The last piece of the puzzle involves the order to solve the subproblems. Order does matter. For example, if you want to solve the subproblem ending at the red box, we must first have the solution to the subproblem ending at the orange box. So the next question is then, how do we ensure a correct ordering if boxes are given to us in a completely random order?

Well, we know that the boxes that can be stacked on top of each other are entirely dependent on the length and width of the boxes, with larger lengths and widths generally being able to have more boxes stacked on top of them. Therefore, a natural way to ensure we solve subproblems in the correct order is to first sort boxes by length or width. With this final piece in place, we are now ready to implement the solution.

Given a list of boxes, we will first sort the boxes by their length. Just so we are clear, it doesn't matter if we sort them by length or width; either one works. Then, to organize a mapping between subproblems and their respective heights, we will construct a dictionary that maps each box to the tallest stack height possible with that box as the base of the stack. We can initialize this dictionary with each box mapped to its own height.

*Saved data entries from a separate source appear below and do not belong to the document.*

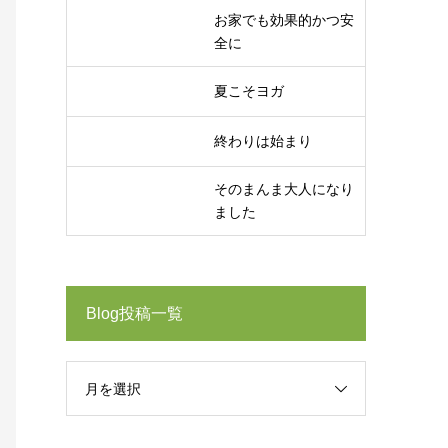
お家でも効果的かつ安
全に
夏こそヨガ
終わりは始まり
そのまんま大人になり
ました
Blog投稿一覧
月を選択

Then, we iterate through indices from 1 to the number of boxes, select a specific box, and then find the set of boxes that can be stacked above the current box. We can define a helper function `can_be_stacked()` which will essentially do a quick check based on the given constraint. Now, following the general relationship that we have defined, the tallest stack with the current box as the base will be the sum of the current box height with the maximum height over the set of identified sub-problems. After iterating through and solving all the sub-problems, the tallest stack is simply the maximum height found amongst all sub-problems.

Again, this is just one of the many ways to solve the problem. The code for this problem has a lot of parts, so it's worth breaking it down to see how it really works.

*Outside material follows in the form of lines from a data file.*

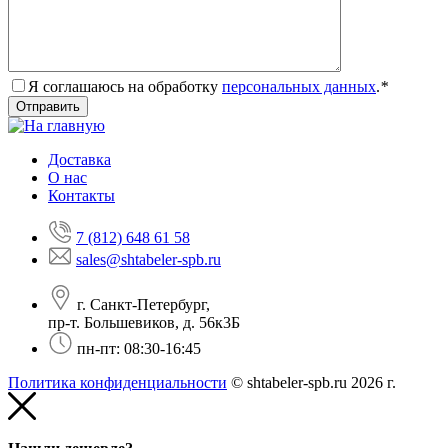
Я соглашаюсь на обработку
персональных данных
.
*
Доставка
О нас
Контакты
7 (812) 648 61 58
sales@shtabeler-spb.ru
г. Санкт-Петербург,
пр-т. Большевиков, д. 56к3Б
пн-пт: 08:30-16:45
Политика конфиденциальности
© shtabeler-spb.ru 2026 г.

### Common Subproblem Patterns

This problem at first looks pretty challenging, but following the steps greatly helped us narrow our focus and simplify the problem. And that's what ends up happening in a lot of dynamic programming problems. In many ways, the hardest part of dynamic programming problems is organizing the given information in the right way to identify the correct subproblem. That's the part that requires a lot of practice and creativity in problem-solving.

There is no doubt that finding the right subproblem can be the most challenging aspect of dynamic programming. I want to take a second to look at some of the most common subproblems you will encounter while solving these types of problems.

*   **Ordered Subsequence:** You're given an input sequence of length `n`, and the subproblem involves an ordered subsequence of length `i`. This is exactly what was the case in the longest increasing subsequence problem.
*   **Sorted Subsequence:** A similar version is a sequence of length `n` given in a random order, where we first have to sort the sequence, and then the subproblem is an `i`-length subsequence. This is exactly the type of subproblem we encountered in the box stacking problem.
*   **Two Sequences:** Some other examples of common subproblems may involve the case where you're given two sequences, and the subproblem involves the appropriate subsequences of each of these sequences. This is essentially a slightly more complex version of what we've seen already.
*   **Expanding from the Middle:** A more unique type of subproblem may involve a sequence of inputs where the right sub-problem is actually to expand from the middle of the sequence outwards. These types of sub-problems are not as common as the other examples, but they are worth noting.
*   **2D Matrix/Grid:** Another important subproblem structure to be aware of is when you're given a two-dimensional array or matrix as an input. The most common sub-problem for this type of input is basically a sub-matrix of some dimension less than the input dimensions.

These are the most common sub-problems I've seen in my experience, and hopefully, that will give you some direction when you're stuck in a particularly challenging dynamic programming problem. At the end of the day, though, nothing beats practicing experience. The best way to improve your dynamic programming skills is through a lot of diligent work with problems and examples.